Tuesday, February 14, 2012

you are free



Once we accept that even between the closest human beings infinite distances continue to exist, we can live wonderfully side by side. As long as we succeed in loving the distance between one another, each of us can see each other as whole against the sky.
Rainer Maria Rilke

Not long ago I wrote a letter to a friend sharing what I appreciated most about Theo, “he is a freedom enabler and within this freedom I not only fell deeply in love with him but also with myself.” Whenever Theo and i find ourselves in those difficult emotional places, three empowering and enabling words come to his lips, “you are free.” Free to be me, free to express myself, free to cry, free to speak loud, free to laugh, to leave, accuse, blame, say sorry, say nothing…free. Theo not only says these words but embodies them through the secure confident love he possesses for those he loves and for his own free self.

It is within this context of love I found the greatest love, self- love! With this new sense of self that rises and falls like the ebbing of the tide, I learn how to feed inevitable longings that occur within this deep well of freedom; longings that stretch far and wide within Theo and I’s vast yet cherished differences.
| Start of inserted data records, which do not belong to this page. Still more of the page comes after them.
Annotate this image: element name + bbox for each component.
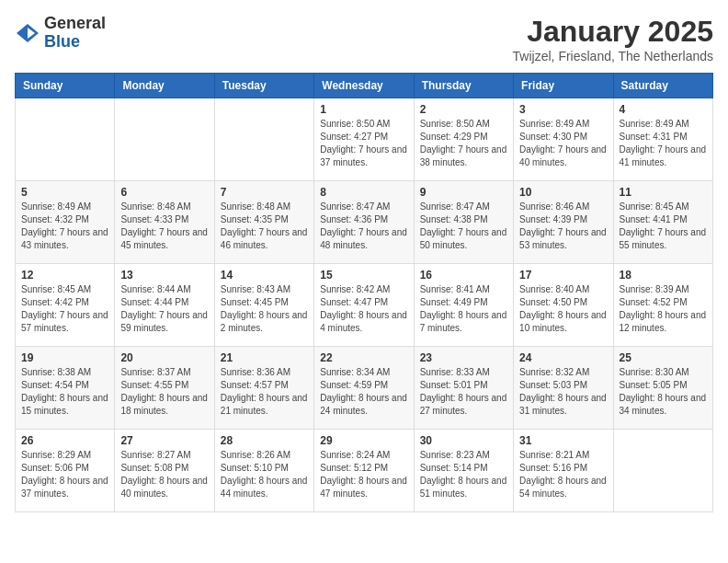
day-number: 20 — [120, 351, 208, 364]
calendar-day-cell: 1Sunrise: 8:50 AM Sunset: 4:27 PM Daylig… — [314, 98, 414, 181]
weekday-header: Tuesday — [214, 74, 313, 98]
day-number: 6 — [120, 186, 208, 199]
day-info: Sunrise: 8:41 AM Sunset: 4:49 PM Dayligh… — [420, 283, 507, 335]
calendar-day-cell: 21Sunrise: 8:36 AM Sunset: 4:57 PM Dayli… — [214, 347, 313, 430]
calendar-day-cell: 5Sunrise: 8:49 AM Sunset: 4:32 PM Daylig… — [16, 181, 115, 264]
day-number: 18 — [620, 269, 707, 282]
day-number: 22 — [320, 351, 407, 364]
weekday-header: Saturday — [613, 74, 712, 98]
day-number: 11 — [620, 186, 707, 199]
day-number: 23 — [420, 351, 507, 364]
calendar-table: SundayMondayTuesdayWednesdayThursdayFrid… — [15, 73, 713, 512]
calendar-day-cell — [214, 98, 313, 181]
calendar-day-cell: 17Sunrise: 8:40 AM Sunset: 4:50 PM Dayli… — [514, 264, 613, 347]
day-number: 12 — [21, 269, 108, 282]
calendar-day-cell: 22Sunrise: 8:34 AM Sunset: 4:59 PM Dayli… — [314, 347, 414, 430]
calendar-day-cell: 23Sunrise: 8:33 AM Sunset: 5:01 PM Dayli… — [414, 347, 513, 430]
day-number: 17 — [519, 269, 607, 282]
calendar-day-cell: 8Sunrise: 8:47 AM Sunset: 4:36 PM Daylig… — [314, 181, 414, 264]
day-number: 31 — [519, 434, 607, 447]
day-info: Sunrise: 8:49 AM Sunset: 4:30 PM Dayligh… — [519, 118, 607, 169]
day-info: Sunrise: 8:45 AM Sunset: 4:41 PM Dayligh… — [620, 201, 707, 252]
day-info: Sunrise: 8:50 AM Sunset: 4:29 PM Dayligh… — [420, 118, 507, 169]
calendar-day-cell: 10Sunrise: 8:46 AM Sunset: 4:39 PM Dayli… — [514, 181, 613, 264]
calendar-day-cell: 19Sunrise: 8:38 AM Sunset: 4:54 PM Dayli… — [16, 347, 115, 430]
day-info: Sunrise: 8:38 AM Sunset: 4:54 PM Dayligh… — [21, 366, 108, 418]
logo: General Blue — [15, 15, 106, 52]
day-info: Sunrise: 8:30 AM Sunset: 5:05 PM Dayligh… — [620, 366, 707, 418]
calendar-day-cell: 20Sunrise: 8:37 AM Sunset: 4:55 PM Dayli… — [115, 347, 214, 430]
day-info: Sunrise: 8:48 AM Sunset: 4:35 PM Dayligh… — [221, 201, 308, 252]
page-header: General Blue January 2025 Twijzel, Fries… — [15, 15, 713, 63]
day-info: Sunrise: 8:29 AM Sunset: 5:06 PM Dayligh… — [21, 449, 108, 500]
calendar-day-cell: 26Sunrise: 8:29 AM Sunset: 5:06 PM Dayli… — [16, 430, 115, 512]
day-info: Sunrise: 8:34 AM Sunset: 4:59 PM Dayligh… — [320, 366, 407, 418]
day-info: Sunrise: 8:40 AM Sunset: 4:50 PM Dayligh… — [519, 283, 607, 335]
day-number: 15 — [320, 269, 407, 282]
logo-blue-text: Blue — [44, 32, 80, 51]
calendar-day-cell: 4Sunrise: 8:49 AM Sunset: 4:31 PM Daylig… — [613, 98, 712, 181]
day-info: Sunrise: 8:39 AM Sunset: 4:52 PM Dayligh… — [620, 283, 707, 335]
calendar-day-cell: 25Sunrise: 8:30 AM Sunset: 5:05 PM Dayli… — [613, 347, 712, 430]
calendar-day-cell: 3Sunrise: 8:49 AM Sunset: 4:30 PM Daylig… — [514, 98, 613, 181]
day-info: Sunrise: 8:42 AM Sunset: 4:47 PM Dayligh… — [320, 283, 407, 335]
day-number: 13 — [120, 269, 208, 282]
location-subtitle: Twijzel, Friesland, The Netherlands — [513, 49, 713, 63]
day-number: 27 — [120, 434, 208, 447]
calendar-day-cell: 7Sunrise: 8:48 AM Sunset: 4:35 PM Daylig… — [214, 181, 313, 264]
calendar-day-cell: 13Sunrise: 8:44 AM Sunset: 4:44 PM Dayli… — [115, 264, 214, 347]
day-info: Sunrise: 8:32 AM Sunset: 5:03 PM Dayligh… — [519, 366, 607, 418]
weekday-header: Sunday — [16, 74, 115, 98]
day-number: 9 — [420, 186, 507, 199]
logo-icon — [15, 20, 40, 46]
day-number: 24 — [519, 351, 607, 364]
calendar-week-row: 26Sunrise: 8:29 AM Sunset: 5:06 PM Dayli… — [16, 430, 713, 512]
day-number: 21 — [221, 351, 308, 364]
day-info: Sunrise: 8:43 AM Sunset: 4:45 PM Dayligh… — [221, 283, 308, 335]
day-number: 1 — [320, 103, 407, 116]
calendar-day-cell: 9Sunrise: 8:47 AM Sunset: 4:38 PM Daylig… — [414, 181, 513, 264]
weekday-header: Friday — [514, 74, 613, 98]
calendar-week-row: 1Sunrise: 8:50 AM Sunset: 4:27 PM Daylig… — [16, 98, 713, 181]
calendar-day-cell — [115, 98, 214, 181]
day-number: 14 — [221, 269, 308, 282]
calendar-week-row: 19Sunrise: 8:38 AM Sunset: 4:54 PM Dayli… — [16, 347, 713, 430]
day-number: 16 — [420, 269, 507, 282]
weekday-header: Thursday — [414, 74, 513, 98]
calendar-day-cell: 28Sunrise: 8:26 AM Sunset: 5:10 PM Dayli… — [214, 430, 313, 512]
day-info: Sunrise: 8:50 AM Sunset: 4:27 PM Dayligh… — [320, 118, 407, 169]
day-number: 5 — [21, 186, 108, 199]
day-number: 7 — [221, 186, 308, 199]
calendar-week-row: 5Sunrise: 8:49 AM Sunset: 4:32 PM Daylig… — [16, 181, 713, 264]
day-info: Sunrise: 8:27 AM Sunset: 5:08 PM Dayligh… — [120, 449, 208, 500]
day-info: Sunrise: 8:47 AM Sunset: 4:36 PM Dayligh… — [320, 201, 407, 252]
day-info: Sunrise: 8:48 AM Sunset: 4:33 PM Dayligh… — [120, 201, 208, 252]
calendar-day-cell: 31Sunrise: 8:21 AM Sunset: 5:16 PM Dayli… — [514, 430, 613, 512]
month-title: January 2025 — [513, 15, 713, 49]
day-info: Sunrise: 8:49 AM Sunset: 4:31 PM Dayligh… — [620, 118, 707, 169]
calendar-day-cell: 24Sunrise: 8:32 AM Sunset: 5:03 PM Dayli… — [514, 347, 613, 430]
calendar-day-cell: 15Sunrise: 8:42 AM Sunset: 4:47 PM Dayli… — [314, 264, 414, 347]
title-block: January 2025 Twijzel, Friesland, The Net… — [513, 15, 713, 63]
calendar-day-cell: 29Sunrise: 8:24 AM Sunset: 5:12 PM Dayli… — [314, 430, 414, 512]
calendar-day-cell: 18Sunrise: 8:39 AM Sunset: 4:52 PM Dayli… — [613, 264, 712, 347]
day-info: Sunrise: 8:33 AM Sunset: 5:01 PM Dayligh… — [420, 366, 507, 418]
calendar-day-cell: 12Sunrise: 8:45 AM Sunset: 4:42 PM Dayli… — [16, 264, 115, 347]
day-info: Sunrise: 8:23 AM Sunset: 5:14 PM Dayligh… — [420, 449, 507, 500]
day-number: 4 — [620, 103, 707, 116]
day-info: Sunrise: 8:44 AM Sunset: 4:44 PM Dayligh… — [120, 283, 208, 335]
calendar-day-cell — [16, 98, 115, 181]
day-number: 19 — [21, 351, 108, 364]
calendar-day-cell: 2Sunrise: 8:50 AM Sunset: 4:29 PM Daylig… — [414, 98, 513, 181]
day-info: Sunrise: 8:46 AM Sunset: 4:39 PM Dayligh… — [519, 201, 607, 252]
calendar-day-cell: 11Sunrise: 8:45 AM Sunset: 4:41 PM Dayli… — [613, 181, 712, 264]
weekday-header: Monday — [115, 74, 214, 98]
day-number: 26 — [21, 434, 108, 447]
day-number: 28 — [221, 434, 308, 447]
calendar-week-row: 12Sunrise: 8:45 AM Sunset: 4:42 PM Dayli… — [16, 264, 713, 347]
day-info: Sunrise: 8:37 AM Sunset: 4:55 PM Dayligh… — [120, 366, 208, 418]
calendar-day-cell: 14Sunrise: 8:43 AM Sunset: 4:45 PM Dayli… — [214, 264, 313, 347]
day-number: 2 — [420, 103, 507, 116]
day-info: Sunrise: 8:26 AM Sunset: 5:10 PM Dayligh… — [221, 449, 308, 500]
calendar-day-cell: 16Sunrise: 8:41 AM Sunset: 4:49 PM Dayli… — [414, 264, 513, 347]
I realize now intimacy is so much more than reaching out to what one believed to be familiar within a western romantic context.

And then a book comes along giving language to these feelings and speaks of this word ‘intimacy’ and our universal longing for intimacy. In the book, Becoming an Adult in Relationship: Five Keys to Mindful Loving, David Richo identifies five A’s, affection, appreciation, acceptance, attention, and allowing as the five keys to mindful loving. Richo believes the five A’s are foundational to meeting our universal need for intimacy. However he also believes that we should expect only 25% of these needs to be met by our partner and the other percentange should be found through work, friendships, community, family, interests, hobbies, and our own inner resources.

Richo states our need for affection, appreciation, acceptance, attention, and allowing begins at birth and moves into our childhood. He believes if these needs are not met or abused, ignored, punished, ridiculed then we grow up either fearing intimacy or deeply longing for more and more. Within the past year I have learned that I do not need to find familiar cultural romantic contexts in order to find nutrients for these longings. As Sinead Oconor sings so beautifully, “I am enough for myself” and with that enoughness I find this human longing for intimacy nurtured through writing poetry, fiction, political and social essays; reading soul-reaching, courageous, and critical literature; conversing one on one with past friends over tall cups of green tea; listening and singing revolutionary songs with sistren on the path; painting my fierce soul women across canvases; walking on old country roads with warrior girlfriends; coordinating and facilitating peace and conflict programs workshops, activities; being intimately connected with community both here in the Village and Antigonish.

And so where is the love between two people in all this you may be thingking? Well it is here, here amidst his or her own passions. And in Theo’s case he is here doing his own thing; farming nutmeg, cocoa and banana; coaching school and village teams; tending to his goats and cow, inhaling the spirit of his rasta culture and then of course there is the 25% reserved for one another! And yes we are together loving one another the best we can; inevitably falling and then rising again and again; learning how to recognize, nurture, honour the distances between us as well as the similarities that weave a strong pattern of love; both of us familiar with the largeness of the sky behind and before us singing “you are free!”